尽管烹饪本领非凡,这些机器人并非为餐饮业而生。"当一个机器人能自信地在厨房工作,它也就能自信地在工厂或家庭中工作,"丰田首席科学家 Gill Pratt 说。烹饪包含诸多复杂任务,如放置物品、倒液体和搅拌原料,这使得厨房成为尝试全新 AI 训练方法"扩散策略"的理想场所。
"扩散"技术最初用于 AI 图像生成,现已被 TRI 及哥伦比亚大学和麻省理工学院的机器人学家开发,用于加速机器人训练。麻省理工学院机器人研究副总裁兼教授 Russ Tedrake 用装载洗碗机这一典型厨房任务来解释"扩散"原理。
传统上,机器人需要通过大量计算机代码编程,可以是手动编写,也可以通过远程控制机器人手臂和手部来复制所需动作。在剑桥的一个机器人,配备摄像头和触觉传感器以提供反馈,通过遥控方式学习拿取餐具并将其整齐堆放在洗碗机中。这个过程需要约100次不同的示范,以应对各种餐具和堆放方式。
然而,即使100次示范也无法涵盖所有可能情况,这正是"扩散"技术发挥作用的地方。这个过程类似于拆解并重组一个装置以学习其原理。在图像生成中,这涉及向图像添加随机"噪声"直至无法识别,然后反向推进以学习生成逼真图像的步骤。
对于机器人训练,AI 会利用已学习的动作随机生成潜在新动作,随后将其refined为适用于新环境的有效行为。这可能意味着能够拿起放置在异常角度的盘子或形状奇特的碗。机器人将不断尝试新动作直至成功完成任务。Tedrake 博士表示,通过使用扩散技术,训练一个机器人装载洗碗机只需几小时,而传统编程可能需要一年或更长时间。
研究人员已成功将扩散技术应用于多种不同任务,目前正尝试将数百个任务整合into所谓的大型行为模型( LBM )。这类似于大型语言模型( LLM ),后者支持诸如 ChatGPT 等 AI 服务。与 LLM 根据训练信息生成答案不同,LBM 包含可用于生成新行为的行为集。简单来说,这意味着在超市货架上拣选杂货的技能(剑桥机器人已学会)同样可用于汽车工厂挑选零部件。
这些新技能一旦习得,可通过"群体学习"方式无线传输给其他机器人,从而进一步加速机器人训练。随着技术发展,基础训练可能变得更快、更简单。与其由人远程操控肢体,机器人只需观察他人如何完成工作即可。
为推进这项工作,位于硅谷的 TRI 最近与波士顿动力公司(Boston Dynamics) 结成联盟。作为全球领先的行走机器人开发商,波士顿动力公司正致力于开发更轻巧的 Atlas 人形机器人——一个能奔跑、跳跃甚至翻跟头的紧凑版本。

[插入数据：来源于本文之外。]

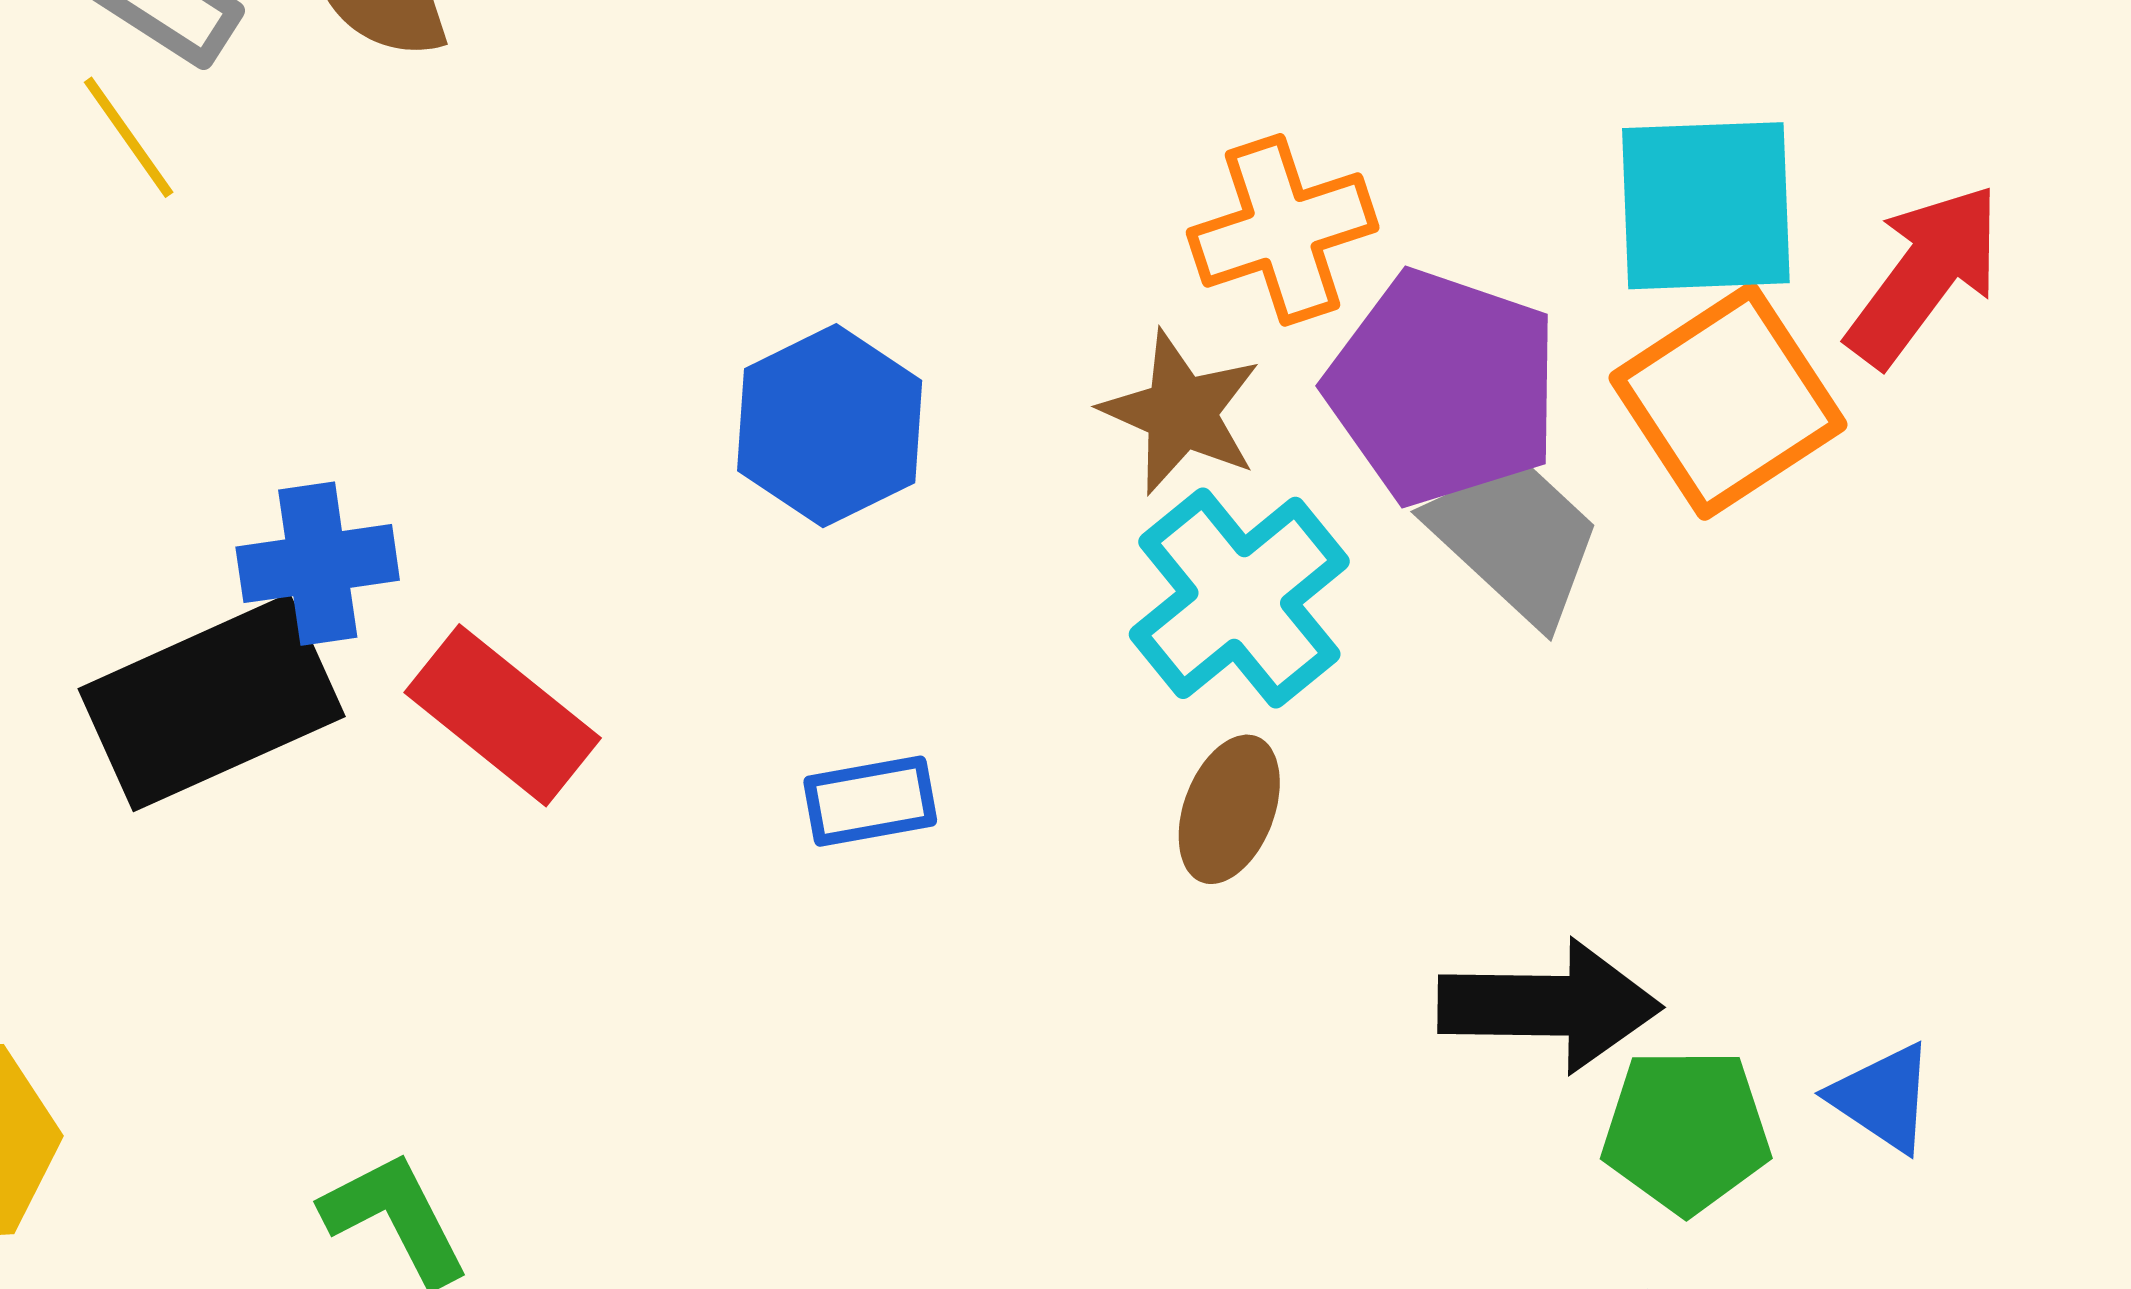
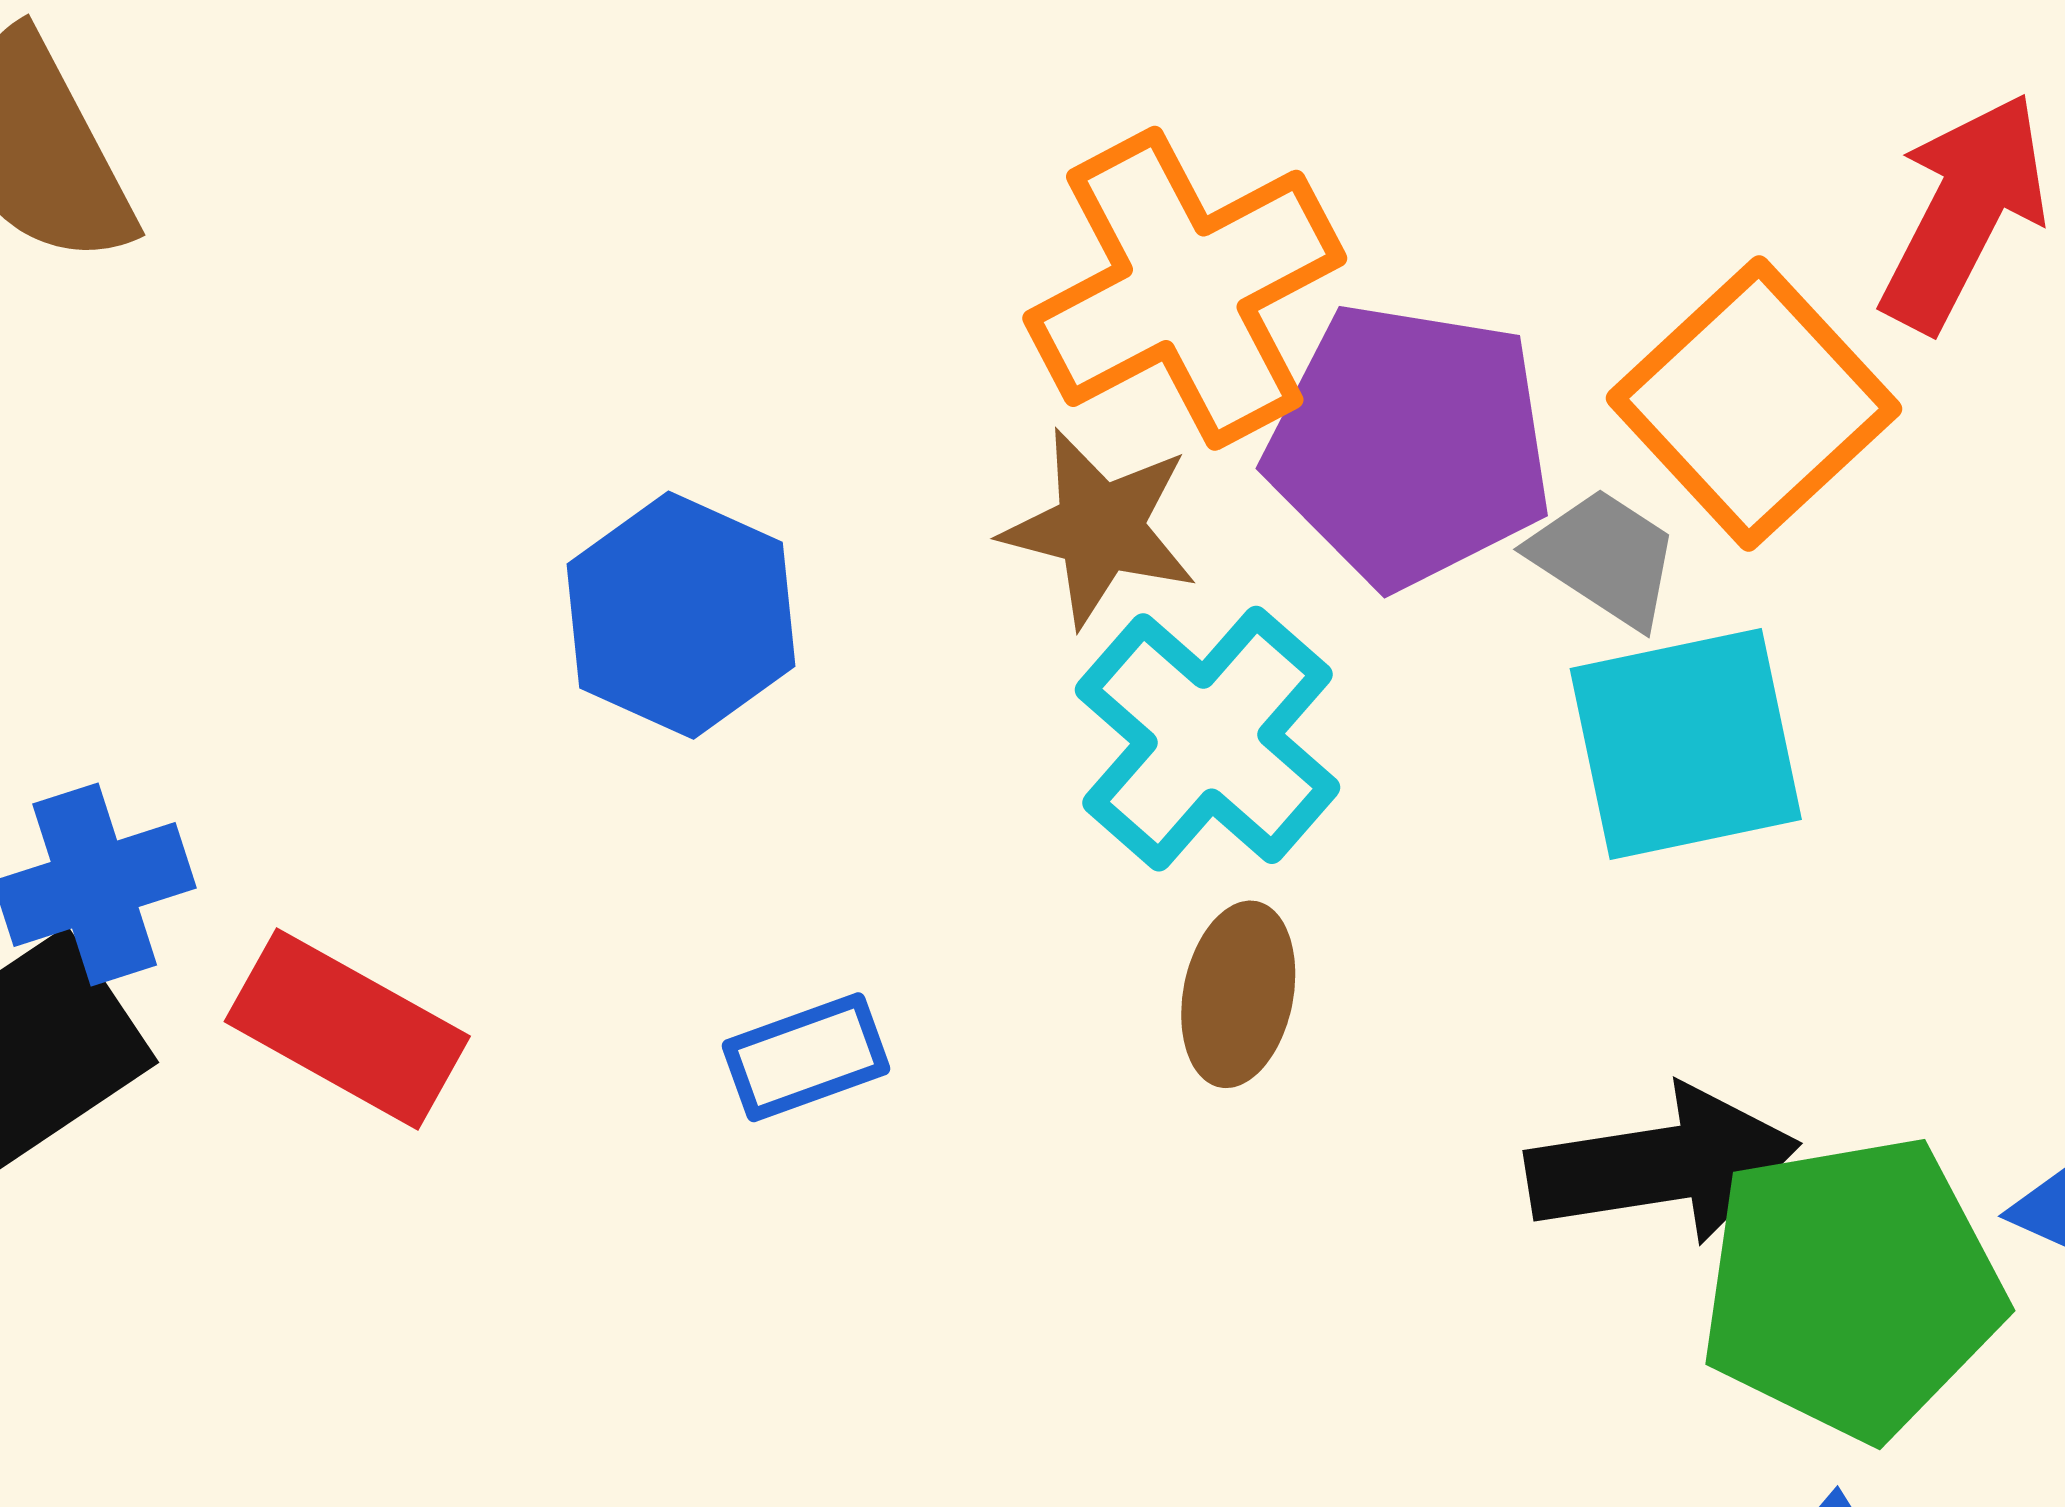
cyan square: (1706, 206) -> (1686, 744), moved
orange cross: (1283, 230) -> (1185, 288), size x1.4
gray trapezoid: (1515, 539) -> (1605, 558), moved, size x0.7
green pentagon: (1686, 1131) -> (1852, 1287), size x1.5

TRI 的目标是为这个新 Atlas 配备大型行为模型。
初期,这些机器人很可能部署在工厂,尤其是汽车制造工厂(丰田综合研究所 和 波士顿动力公司 都隶属大型汽车制造商:丰田是日本最大汽车制造商,现代汽车于2021年收购了波士顿动力公司的大部分股权)。工厂是相对结构化的环境,已广泛使用自动化,这使得 AI 驱动的人形机器人的引入变得更为容易。人形机器人被广泛认为是在人造环境中最高效的形态,无论是在工厂还是家庭中。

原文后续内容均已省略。